- [PROBLEM TO WORK ON]: Tally up the lines below that include the word "více". Answer with the number alone.

- [Saved entries]:

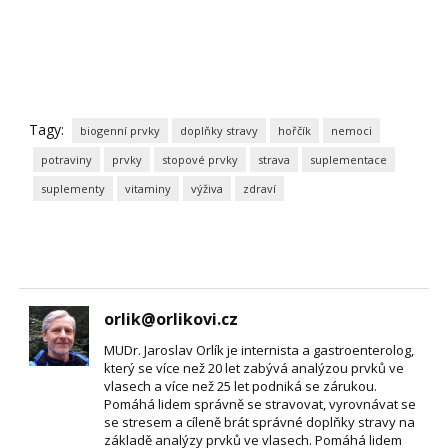
Tagy:
biogenní prvky
doplňky stravy
hořčík
nemoci
potraviny
prvky
stopové prvky
strava
suplementace
suplementy
vitaminy
výživa
zdraví
orlik@orlikovi.cz
MUDr. Jaroslav Orlík je internista a gastroenterolog,
který se více než 20 let zabývá analýzou prvků ve
vlasech a více než 25 let podniká se zárukou.
Pomáhá lidem správně se stravovat, vyrovnávat se
se stresem a cíleně brát správné doplňky stravy na
základě analýzy prvků ve vlasech. Pomáhá lidem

- [SOLUTION BELOW]: 2